In his classic work The Power Elite, C. Wright Mills described as ‘military metaphysics’ the cast of mind that sees political problems as military ones, and deems force as the sole means of resolving them. This mindset appears to pervade the ranks of Pakistan’s Westernized liberal elite—rightly called the ‘brown sahibs’—who have been baying for blood since 2002. Yet, despite their unabashed warmongering, they continue to receive platform in progressive publications by invoking the names of leftist luminaries that they have associated with. If past associations rather than present deeds guarantee respectable audience, we would have to be equally attentive to Christopher Hitchens’s pronouncements. Surely the layout of Edward Said’s Riverside Drive apartment is as familiar to Hitchens as it is to Hoodbhoy. Western commentators have all too often turned to people in their own image (Anglophone, secular, liberal) when analyzing societies they know little about; they would perhaps gain more if they looked for interlocutors based on shared principles instead. Hoodbhoy may have been a visitor to Edward Said’s apartment, but in his politics he is closer to his bete´ noire´ Bernard Lewis. So long as he continues to consort with dubious outfits like the Quilliam Foundation, or fails to restrain his extreme militarism, there is good reason to doubt his left-liberal credentials, past acquaintances notwithstanding.
– Muhammad Idrees Ahmad is a Glasgow-based sociologist and the co-founder of Pulsemedia.org. This article was contributed to PalestineChronicle.com. He can be reached at m.idrees@gmail.com.
Notes:
[1] This indictment is particularly poignant coming from a man who has himself been accused by James Brandon, a former employee now working for Quilliam, of being one of the leading ‘preachers of hate’, one of the right’s ‘non-violent extremists’ who has ‘routinely demonised Muslims collectively’.

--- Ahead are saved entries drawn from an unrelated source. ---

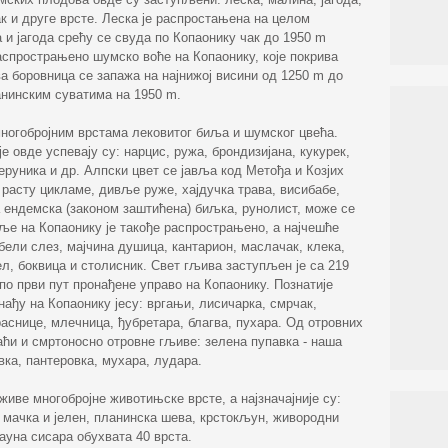
к и друге врсте. Леска је распростањена на целом
и јагода срећу се свуда по Копаонику чак до 1950 m
аспрострањено шумско воће на Копаонику, које покрива
ва боровница се запажа на најнижој висини од 1250 m до
анинским суватима на 1950 m.
многобројним врстама лековитог биља и шумског цвећа.
е овде успевају су: нарцис, ружа, брондизијана, кукурек,
еруника и др. Алпски цвет се јавља код Метођа и Козјих
расту цикламе, дивље руже, хајдучка трава, висибабе,
а ендемска (законом заштићена) биљка, рунолист, може се
иље на Копаонику је такође распрострањено, а најчешће
 бели слез, мајчина душица, кантарион, маслачак, клека,
ел, боквица и столисник. Свет гљива заступљен је са 219
у по први пут пронађене управо на Копаонику. Познатије
 нађу на Копаонику јесу: вргањи, лисичарка, смрчак,
аснице, млечница, ђубретара, благва, пухара. Од отровних
аћи и смртоносно отровне гљиве: зелена пупавка - наша
вка, пантеровка, мухара, лудара.
иве многобројне животињске врсте, а најзначајније су:
а мачка и јелен, планинска шева, крстокљун, живородни
ауна сисара обухвата 40 врста.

[2] According to BBC’s laudatory coverage, QF’s tour included bussing a group of students down from Peshawar under the pretext that they were attending a ‘seminar on peace’ only to be delivered as a captive audience for Nawaz’s rancid propaganda.
[3] Interestingly, in the immediate aftermath of 9-11 Hoodbhoy expressed similar concerns, however, his views had evolved to their present position by the first anniversary of the atrocity.